The same team of French researchers behind the 2014 revival of two giant viruses had also managed to revive 8 more ancient amoeba-infecting viral species. Four of these species were from the pandoravirus, cedratvirus (sometimes classified as a subgroup of pithovirus), megavirus and pacmanvirus (part of Asfarviridae) families, which weren't previously revived from the permafrost. In addition, five more species from these families were found in already thawed permafrost, with no way to tell their age. The oldest revived virus was a 48,500-year-old Pandoravirus yedoma.

==Current scientific understanding==
Scientists are split on whether revived microorganisms from the permafrost can pose a significant threat to humans. Jean-Michel Claverie, who led the most successful attempts to revive such "zombie viruses", believes that the public health threat from them is underestimated, and that while his research focused on amoeba-infecting viruses, this decision was in part motivated by the desire to avoid viral spillover as well as convenience, and "one can reasonably infer" other viral species would also remain infectious. Another professor, Birgitta Evengård, argued that permafrost thaw would eventually uncover microorganisms older than the human species, and to which there would be no preexisting immunity. In the same interview, Claverie had even suggested that ancient microorganisms might have had caused or contributed to the extinction of Neanderthals or mammoths, and that those may still be preserved in the permafrost. On the other hand, University of British Columbia virologist Curtis Suttle argued that "people already inhale thousands of viruses every day, and swallow billions whenever they swim in the sea". In his view, the odds of a frozen virus replicating and then circulating to a sufficient extent to threaten humans "stretches scientific rationality to the breaking point".

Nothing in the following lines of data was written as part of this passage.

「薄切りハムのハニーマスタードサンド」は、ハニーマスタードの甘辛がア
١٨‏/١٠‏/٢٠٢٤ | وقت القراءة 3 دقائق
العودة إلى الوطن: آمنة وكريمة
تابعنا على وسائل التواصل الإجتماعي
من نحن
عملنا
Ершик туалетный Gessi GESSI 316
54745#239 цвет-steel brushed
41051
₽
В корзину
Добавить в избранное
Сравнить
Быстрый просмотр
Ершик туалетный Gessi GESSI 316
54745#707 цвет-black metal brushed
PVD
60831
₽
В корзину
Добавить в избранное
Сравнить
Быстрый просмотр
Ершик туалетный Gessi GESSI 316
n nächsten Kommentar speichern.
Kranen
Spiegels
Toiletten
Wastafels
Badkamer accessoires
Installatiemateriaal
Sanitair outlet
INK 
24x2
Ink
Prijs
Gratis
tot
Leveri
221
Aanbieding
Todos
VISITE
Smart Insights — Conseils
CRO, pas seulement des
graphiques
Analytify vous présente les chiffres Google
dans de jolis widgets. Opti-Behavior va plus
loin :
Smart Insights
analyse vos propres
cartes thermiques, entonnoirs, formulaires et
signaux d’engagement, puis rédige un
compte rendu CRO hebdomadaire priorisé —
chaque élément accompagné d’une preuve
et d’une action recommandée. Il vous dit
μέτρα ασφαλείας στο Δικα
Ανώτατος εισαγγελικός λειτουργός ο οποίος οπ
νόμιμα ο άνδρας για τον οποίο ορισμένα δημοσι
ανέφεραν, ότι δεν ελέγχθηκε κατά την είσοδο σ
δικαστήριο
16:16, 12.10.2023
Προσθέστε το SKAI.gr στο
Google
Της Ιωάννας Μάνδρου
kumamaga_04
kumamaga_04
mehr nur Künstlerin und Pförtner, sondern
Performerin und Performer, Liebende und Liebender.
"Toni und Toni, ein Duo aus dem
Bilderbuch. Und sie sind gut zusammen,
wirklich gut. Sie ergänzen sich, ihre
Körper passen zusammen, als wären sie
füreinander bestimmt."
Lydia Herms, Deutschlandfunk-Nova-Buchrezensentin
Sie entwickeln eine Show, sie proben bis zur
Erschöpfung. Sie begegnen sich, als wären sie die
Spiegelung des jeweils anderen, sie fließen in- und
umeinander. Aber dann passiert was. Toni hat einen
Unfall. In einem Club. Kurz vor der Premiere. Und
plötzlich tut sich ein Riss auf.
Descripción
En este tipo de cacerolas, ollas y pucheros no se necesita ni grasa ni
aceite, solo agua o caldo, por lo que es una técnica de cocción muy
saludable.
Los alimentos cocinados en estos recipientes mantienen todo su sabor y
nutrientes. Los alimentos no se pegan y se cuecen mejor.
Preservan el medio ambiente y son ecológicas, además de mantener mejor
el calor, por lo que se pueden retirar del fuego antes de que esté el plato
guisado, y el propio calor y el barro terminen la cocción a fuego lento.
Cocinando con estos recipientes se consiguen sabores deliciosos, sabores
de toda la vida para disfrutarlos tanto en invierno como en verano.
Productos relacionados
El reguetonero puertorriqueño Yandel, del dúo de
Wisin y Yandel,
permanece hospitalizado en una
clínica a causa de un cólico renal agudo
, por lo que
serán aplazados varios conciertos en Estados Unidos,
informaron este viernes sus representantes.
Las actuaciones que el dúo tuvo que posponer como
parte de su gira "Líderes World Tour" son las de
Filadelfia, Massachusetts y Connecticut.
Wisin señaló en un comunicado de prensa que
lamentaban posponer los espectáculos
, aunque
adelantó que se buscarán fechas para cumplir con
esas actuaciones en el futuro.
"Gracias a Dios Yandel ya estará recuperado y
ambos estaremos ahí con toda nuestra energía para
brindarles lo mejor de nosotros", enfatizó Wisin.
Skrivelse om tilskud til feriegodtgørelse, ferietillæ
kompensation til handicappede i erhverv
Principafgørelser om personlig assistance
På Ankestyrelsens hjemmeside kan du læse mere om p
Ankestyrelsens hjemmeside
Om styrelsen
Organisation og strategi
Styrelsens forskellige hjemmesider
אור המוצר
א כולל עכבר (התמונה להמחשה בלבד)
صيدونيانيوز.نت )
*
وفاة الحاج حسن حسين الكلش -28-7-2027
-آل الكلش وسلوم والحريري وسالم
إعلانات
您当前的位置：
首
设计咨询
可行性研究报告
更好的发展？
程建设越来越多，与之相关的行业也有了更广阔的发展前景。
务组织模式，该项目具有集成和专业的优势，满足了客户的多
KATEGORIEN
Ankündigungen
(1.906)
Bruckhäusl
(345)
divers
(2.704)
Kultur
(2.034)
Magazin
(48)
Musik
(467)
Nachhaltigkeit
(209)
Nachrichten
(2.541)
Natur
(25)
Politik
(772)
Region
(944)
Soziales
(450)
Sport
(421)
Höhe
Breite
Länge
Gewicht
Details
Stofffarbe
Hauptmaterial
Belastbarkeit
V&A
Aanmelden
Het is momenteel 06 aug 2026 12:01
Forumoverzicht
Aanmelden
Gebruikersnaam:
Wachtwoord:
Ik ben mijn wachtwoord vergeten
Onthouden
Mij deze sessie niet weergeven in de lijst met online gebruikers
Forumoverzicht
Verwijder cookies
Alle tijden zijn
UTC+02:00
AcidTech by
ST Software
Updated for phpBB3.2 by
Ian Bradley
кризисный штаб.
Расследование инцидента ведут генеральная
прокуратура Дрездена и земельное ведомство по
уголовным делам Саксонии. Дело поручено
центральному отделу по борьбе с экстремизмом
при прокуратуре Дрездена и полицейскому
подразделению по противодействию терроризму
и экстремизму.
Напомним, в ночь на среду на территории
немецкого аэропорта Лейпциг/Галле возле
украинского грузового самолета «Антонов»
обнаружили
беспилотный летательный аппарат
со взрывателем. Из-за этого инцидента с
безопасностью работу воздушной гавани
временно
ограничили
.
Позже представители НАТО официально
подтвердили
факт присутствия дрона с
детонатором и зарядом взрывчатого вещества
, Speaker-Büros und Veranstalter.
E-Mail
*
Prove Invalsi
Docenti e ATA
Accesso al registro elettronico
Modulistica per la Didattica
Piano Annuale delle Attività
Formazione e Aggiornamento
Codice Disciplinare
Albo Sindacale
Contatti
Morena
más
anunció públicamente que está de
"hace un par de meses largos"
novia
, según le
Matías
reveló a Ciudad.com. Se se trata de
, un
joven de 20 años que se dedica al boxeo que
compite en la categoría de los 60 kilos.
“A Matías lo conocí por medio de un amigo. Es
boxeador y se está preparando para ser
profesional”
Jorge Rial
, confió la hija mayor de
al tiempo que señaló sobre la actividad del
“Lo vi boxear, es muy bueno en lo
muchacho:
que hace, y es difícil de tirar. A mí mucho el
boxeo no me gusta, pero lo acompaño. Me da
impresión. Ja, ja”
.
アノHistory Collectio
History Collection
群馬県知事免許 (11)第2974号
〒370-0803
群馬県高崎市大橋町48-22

While some point to the 2016 Yamal Peninsula outbreak as an example of dangers associated with the thaw, others argue that anthrax is not a pathogen which can spread contagiously between humans, and that it has been known for its ability to remain dormant in the soil since the Middle Ages, without requiring the cold to do so. Some scientists have argued that Hultin's inability to revive thawed influenza virus, as well as other researchers' failure to revive pneumonia-causing bacteria or smallpox viruses show that pathogens adapted to warm-blooded hosts cannot survive being frozen for a prolonged period of time. However, many of the amoeba-infecting viruses revived in Claverie's 2023 research were taken from a ~27,000-year-old site with "a large amount of mammoth wool", and one species, Pacmanvirus lupus, was found in the intestine of an equally old Siberian wolf carcass.

There is some agreement that revived bacteria would be less dangerous than the revived viruses, since they would still be affected by broad-spectrum antibiotics and would not require wholly new treatments. However, they would not be completely vulnerable either, due to the discovery of ancient antibiotic resistance genes in permafrost samples. Antibiotics to which permafrost bacteria have displayed at least some resistance include chloramphenicol, streptomycin, kanamycin, gentamicin, tetracycline, spectinomycin and neomycin. Some scientists consider horizontal gene transfer of novel antibiotic resistance sequences from otherwise harmless ancient bacteria into modern pathogens to be a far more realistic threat than a revival of an ancient pathogen. At the same time, other studies show that resistance levels in ancient bacteria to modern antibiotics remain lower than in the contemporary bacteria from the active (thawed) layer above them, suggesting that this risk is "no greater" than in any other soil.

According to a 2023 interview with Marion Koopmans, the head of the Netherlands' Versatile Emerging infectious disease Observatory (VEO), precautions taken by the researchers studying potentially risky sites in Greenland include not starting new digs and only analyizing the locations which were already going to be studied by archeologists, wearing protective gear while in the field, and operating under high BSL standards in the lab. If a place was found to harbour a potentially dangerous microorganism, they have the authority to advise the Naalakkersuisut to shut down access to the area.